# [Work order]
Take the entries below and retype them word for word, excluding the images.

# [Data records]

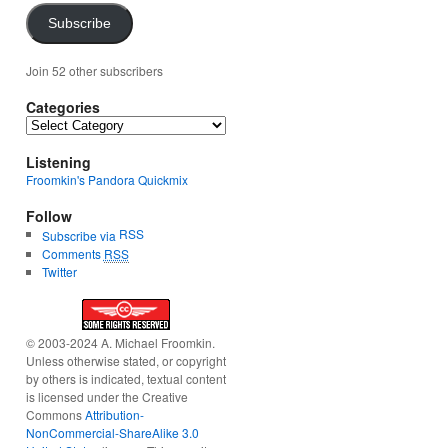
Subscribe
Join 52 other subscribers
Categories
Categories
Listening
Froomkin's Pandora Quickmix
Follow
RSS
Subscribe via
Comments
RSS
Twitter
© 2003-2024 A. Michael Froomkin.
Unless otherwise stated, or copyright
by others is indicated, textual content
is licensed under the Creative
Commons
Attribution-
NonCommercial-ShareAlike 3.0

# [Answer]
Subscribe
Join 52 other subscribers
Categories
Categories
Listening
Froomkin's Pandora Quickmix
Follow
RSS
Subscribe via
Comments
RSS
Twitter
© 2003-2024 A. Michael Froomkin.
Unless otherwise stated, or copyright
by others is indicated, textual content
is licensed under the Creative
Commons
Attribution-
NonCommercial-ShareAlike 3.0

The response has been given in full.